The life of prayer is the constant journey to unite with the beloved, to attach oneself to the holy presence of God. There are different levels of attainment, like climbing a ladder. And many times on this journey toward union the mind, the heart, seems blocked, constricted, blind to the upper reaches, what they call the upper worlds. If one encounters such a time, that is not the moment to say, “Well, I’m not in the mood, I’d better wait until I feel like it.” To the contrary, that is exactly the time to persist in the constriction for a grace may come that dissipates that constriction instantaneously.

I’ve often had those “constricted” or dry times in my spiritual life, in my prayer life, in my relationships, in my everything. Like the impact of drought on the cracked earth, I wait with sand in my mouth. And when, through some grace not my own, I have waited expectantly, or even when I was not aware of waiting, the dam broke and water burst over the spillways.

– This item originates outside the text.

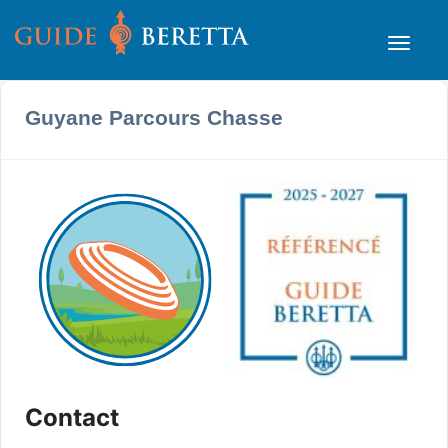
Guyane Parcours Chasse
Contact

There is something else about those constricted times, when one feels disconnected from the source of our life. When we are constricted, not able to access the higher realms of spirit, we are pushed down to this human level to experience it in its fullness. And here is the catch, according to the Ba’al Shem Tov: Since God is everywhere and in everything, we are pushed to the place where God fills the world. In other words, we may not be in divine union, but we are experiencing the way God fills every manifestation of God, the creation in all its aspects. Some even went so far as to say that constriction, keeping us anchored, is the source of conversion for the neighbor; we sink our passion/compassion into this world and not another. It’s why we can find the sacred in everything from suffering to sex to surfing.

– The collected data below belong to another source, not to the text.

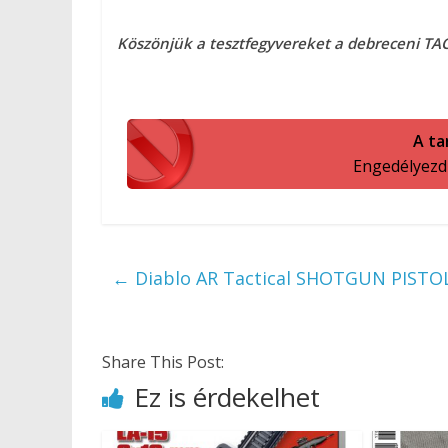
Köszönjük a tesztfegyvereket a debreceni TAC
A ta
Engedélyezd a
←
Diablo AR Tactical SHOTGUN PISTOL 
Share This Post:
Ez is érdekelhet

Blessing comes in many forms, as does God. And I part with two other words from the Ba’al Shem.

The first is that where your thoughts go your whole being goes. What our minds attach to is where we are.

The second is that in reading sacred verse or saying prayers, we should “scream silently.” What he meant by “scream” is something akin to intensity. We should channel our energy and passion like a lazer.

The Quaker mystic Howard Thurman put it this way: The shaft of frustration transformed into a beam of light.

So let’s hear it for constricted … until it’s not.